Image Generation Using Variational Autoencoder — With Code — Part 2

6 min readJun 19, 2021

This part of the blog consists of explanation about variational autoencoder, math behind it, code and the result

This blog consists of following topics in order:

Recap — Autoencoder
Variational Autoencoder
Code — Image Generation
Conclusion
References

Recap — Autoencoder

In the last blog we understood how autoencoder works. Variational autoencoder works similar to autoencoder but with little variation. This variation helps us in generating the images using the latent space. Let’s dive deep into it and try to understand the concepts behind variational autoencoder.

Just to recap, Autoencoder takes the high dimension data and forward passes through the encoder and creates the latent space or compressed data. This compressed data is reconstructed back using the decoder. The gradients are adjusted and error is reduced to optimise the compressed data or latent space. This being said, let’s get on to variational autoencoder.

Variational Autoencoder

In the variational autoencoder, the bottleneck vector is replaced by 2 separate vectors mean of the distribution and standard deviation error of the distribution. So whenever data is fed into the decoder, samples of the distribution is passed through the decoder. The loss function of variational autoencoder consists of 2 terms. First one is the reconstrcution loss, it is same as the autoencoder expect we have expectation term because we are sampling from the distribution. The second term is the KL divergence term. The second term ensures that it stays within the normal distribution.
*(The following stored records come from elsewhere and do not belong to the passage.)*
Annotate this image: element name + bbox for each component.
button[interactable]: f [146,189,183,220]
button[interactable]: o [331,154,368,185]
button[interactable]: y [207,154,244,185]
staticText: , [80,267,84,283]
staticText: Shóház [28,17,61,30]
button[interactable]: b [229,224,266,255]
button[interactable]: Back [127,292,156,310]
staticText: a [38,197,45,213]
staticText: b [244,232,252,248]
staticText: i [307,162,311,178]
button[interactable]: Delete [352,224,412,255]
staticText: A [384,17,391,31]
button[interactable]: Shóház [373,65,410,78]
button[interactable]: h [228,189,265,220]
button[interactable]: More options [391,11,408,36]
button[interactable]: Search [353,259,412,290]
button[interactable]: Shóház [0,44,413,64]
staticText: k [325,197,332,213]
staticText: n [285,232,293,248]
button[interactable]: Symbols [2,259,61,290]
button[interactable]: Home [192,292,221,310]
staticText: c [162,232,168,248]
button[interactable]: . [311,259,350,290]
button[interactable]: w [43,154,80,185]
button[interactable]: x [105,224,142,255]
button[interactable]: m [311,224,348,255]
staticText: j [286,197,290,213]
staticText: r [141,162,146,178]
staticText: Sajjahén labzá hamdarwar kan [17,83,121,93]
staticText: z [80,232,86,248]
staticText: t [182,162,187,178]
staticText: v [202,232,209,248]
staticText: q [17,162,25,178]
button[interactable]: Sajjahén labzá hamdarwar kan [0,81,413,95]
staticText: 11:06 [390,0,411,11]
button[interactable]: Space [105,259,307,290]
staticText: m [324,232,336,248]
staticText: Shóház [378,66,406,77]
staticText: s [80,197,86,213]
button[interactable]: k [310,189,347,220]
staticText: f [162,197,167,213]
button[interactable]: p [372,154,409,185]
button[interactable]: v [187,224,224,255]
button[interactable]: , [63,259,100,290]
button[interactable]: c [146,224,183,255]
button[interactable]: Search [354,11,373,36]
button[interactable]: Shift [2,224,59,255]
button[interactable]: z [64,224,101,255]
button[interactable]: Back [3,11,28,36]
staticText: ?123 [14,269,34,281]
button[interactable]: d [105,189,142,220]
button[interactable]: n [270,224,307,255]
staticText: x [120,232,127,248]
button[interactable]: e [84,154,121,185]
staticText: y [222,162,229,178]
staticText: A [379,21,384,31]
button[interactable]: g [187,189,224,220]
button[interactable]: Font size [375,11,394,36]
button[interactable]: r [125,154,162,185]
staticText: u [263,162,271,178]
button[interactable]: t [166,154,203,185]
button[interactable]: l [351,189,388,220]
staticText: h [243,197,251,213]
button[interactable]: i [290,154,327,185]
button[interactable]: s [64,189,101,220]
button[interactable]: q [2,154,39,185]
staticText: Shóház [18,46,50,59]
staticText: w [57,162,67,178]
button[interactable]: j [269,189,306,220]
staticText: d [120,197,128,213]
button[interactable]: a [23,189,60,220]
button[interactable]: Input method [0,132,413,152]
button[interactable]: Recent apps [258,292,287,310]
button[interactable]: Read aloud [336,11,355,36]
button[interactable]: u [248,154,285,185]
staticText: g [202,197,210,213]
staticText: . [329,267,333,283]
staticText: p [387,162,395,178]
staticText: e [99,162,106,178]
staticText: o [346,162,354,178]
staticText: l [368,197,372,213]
We basically train to keep the latent space close to mean of 0 and standard deviation of 1 which is equivalent to normal distribution

Now, we have a major problem. The mean of the vector and standard deviation representation is sampled into a vector and these samples are fed to decoder. The problem is we cannot do backpropagation or we cannot push the gradients into the sampled vector. In order to run the gradients through the entire network and train the network we will using reparameterization trick.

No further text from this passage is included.